'''

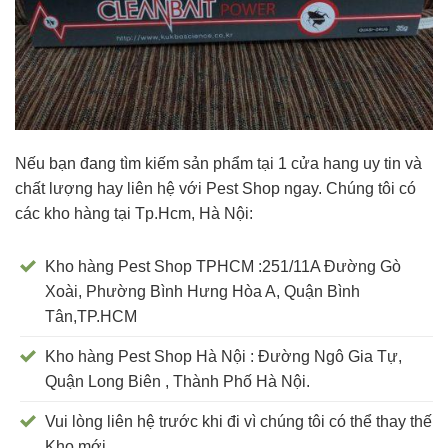
Nếu bạn đang tìm kiếm sản phẩm tại 1 cửa hang uy tin và
chất lượng hay liên hệ với Pest Shop ngay. Chúng tôi có
các kho hàng tại Tp.Hcm, Hà Nội:
Kho hàng Pest Shop TPHCM :251/11A Đường Gò
Xoài, Phường Bình Hưng Hòa A, Quận Bình
Tân,TP.HCM
Kho hàng Pest Shop Hà Nội : Đường Ngô Gia Tự,
Quận Long Biên , Thành Phố Hà Nội.
Vui lòng liên hệ trước khi đi vì chúng tôi có thể thay thế
Kho mới.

'''

■ **TASK STATEMENT**:
Return each line above where the word "Pest" shows up.

■ **RESPONSE AREA**:
chất lượng hay liên hệ với Pest Shop ngay. Chúng tôi có
Kho hàng Pest Shop TPHCM :251/11A Đường Gò
Kho hàng Pest Shop Hà Nội : Đường Ngô Gia Tự,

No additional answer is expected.